**What you have to do:**
Copy each line of the following data that contains "cada".

****************

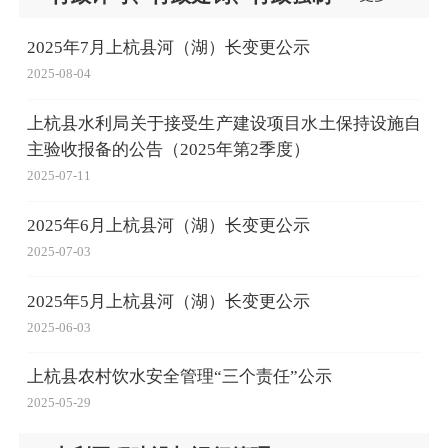
2025年7月上杭县河（湖）长变更公示
2025-08-04
上杭县水利局关于接受生产建设项目水土保持设施自
主验收报备的公告（2025年第2季度）
2025-07-11
2025年6月上杭县河（湖）长变更公示
2025-07-03
2025年5月上杭县河（湖）长变更公示
2025-06-03
上杭县农村饮水安全管理“三个责任”公示
2025-05-29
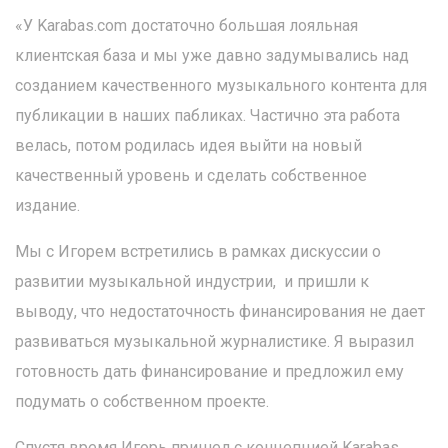
«У Karabas.com достаточно большая лояльная
клиентская база и мы уже давно задумывались над
созданием качественного музыкального контента для
публикации в наших пабликах. Частично эта работа
велась, потом родилась идея выйти на новый
качественный уровень и сделать собственное
издание.
Мы с Игорем встретились в рамках дискуссии о
развитии музыкальной индустрии, и пришли к
выводу, что недостаточность финансирования не дает
развиваться музыкальной журналистике. Я выразил
готовность дать финансирование и предложил ему
подумать о собственном проекте.
Спустя время Игорь пришел с концепцией Karabas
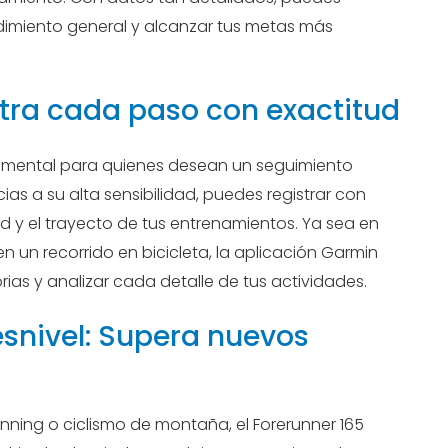
ndimiento general y alcanzar tus metas más
tra cada paso con exactitud
ndamental para quienes desean un seguimiento
cias a su alta sensibilidad, puedes registrar con
dad y el trayecto de tus entrenamientos. Ya sea en
n un recorrido en bicicleta, la aplicación Garmin
orias y analizar cada detalle de tus actividades.
esnivel: Supera nuevos
running o ciclismo de montaña, el Forerunner 165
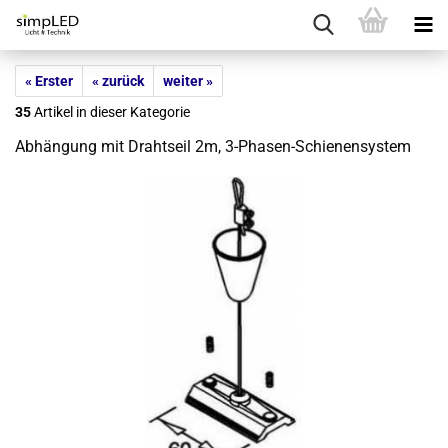
« Erster
« zurück
weiter »
35
Artikel in dieser Kategorie
Ab­hän­gung mit Draht­seil 2m, 3-​Phasen-Schienensystem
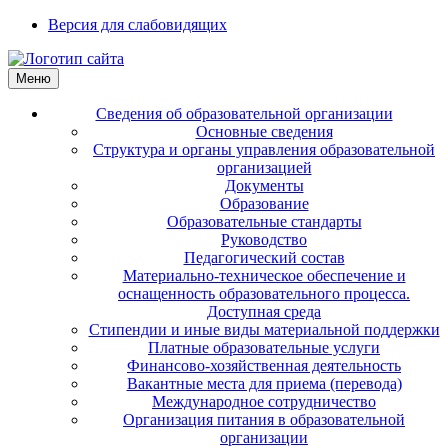
Версия для слабовидящих
Меню
Сведения об образовательной организации
Основные сведения
Структура и органы управления образовательной
организацией
Документы
Образование
Образовательные стандарты
Руководство
Педагогический состав
Материально-техническое обеспечение и
оснащенность образовательного процесса.
Доступная среда
Стипендии и иные виды материальной поддержки
Платные образовательные услуги
Финансово-хозяйственная деятельность
Вакантные места для приема (перевода)
Международное сотрудничество
Организация питания в образовательной
организации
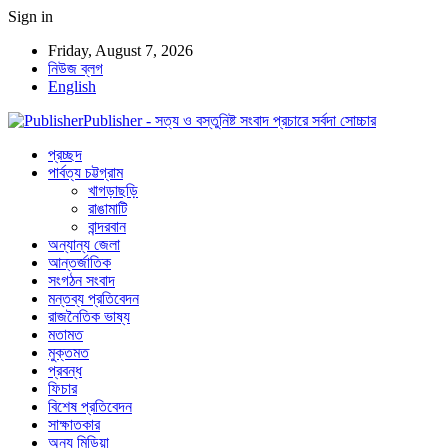
Sign in
Friday, August 7, 2026
নিউজ ব্লগ
English
Publisher - সত্য ও বস্তুনিষ্ট সংবাদ প্রচারে সর্বদা সোচ্চার
প্রচ্ছদ
পার্বত্য চট্টগ্রাম
খাগড়াছড়ি
রাঙামাটি
বান্দরবান
অন্যান্য জেলা
আন্তর্জাতিক
সংগঠন সংবাদ
মন্তব্য প্রতিবেদন
রাজনৈতিক ভাষ্য
মতামত
মুক্তমত
প্রবন্ধ
ফিচার
বিশেষ প্রতিবেদন
সাক্ষাতকার
অন্য মিডিয়া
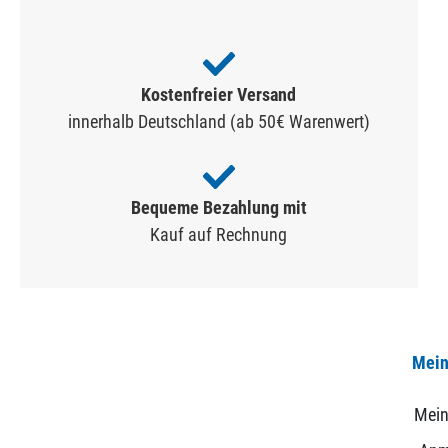
Kostenfreier Versand
innerhalb Deutschland (ab 50€ Warenwert)
Bequeme Bezahlung mit
Kauf auf Rechnung
Mein
Mein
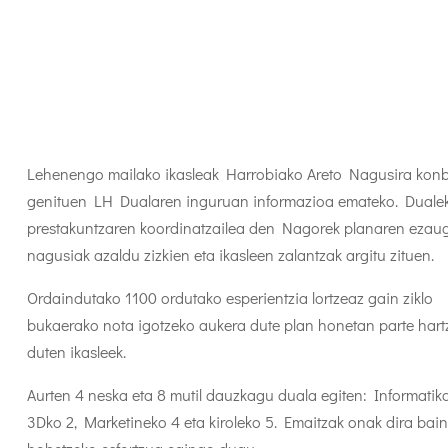
Lehenengo mailako ikasleak Harrobiako Areto Nagusira kon
genituen LH Dualaren inguruan informazioa emateko. Duale
prestakuntzaren koordinatzailea den Nagorek planaren ezaug
nagusiak azaldu zizkien eta ikasleen zalantzak argitu zituen.
Ordaindutako 1100 ordutako esperientzia lortzeaz gain ziklo
bukaerako nota igotzeko aukera dute plan honetan parte hart
duten ikasleek.
Aurten 4 neska eta 8 mutil dauzkagu duala egiten: Informatika
3Dko 2, Marketineko 4 eta kiroleko 5. Emaitzak onak dira bai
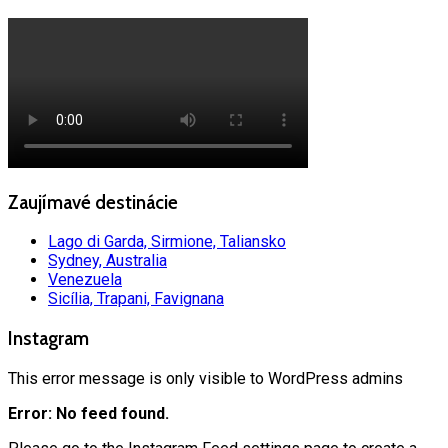
Zaujímavé destinácie
Lago di Garda, Sirmione, Taliansko
Sydney, Australia
Venezuela
Sicília, Trapani, Favignana
Instagram
This error message is only visible to WordPress admins
Error: No feed found.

****************

**Task solution:**
tra cada paso con exactitud
orias y analizar cada detalle de tus actividades.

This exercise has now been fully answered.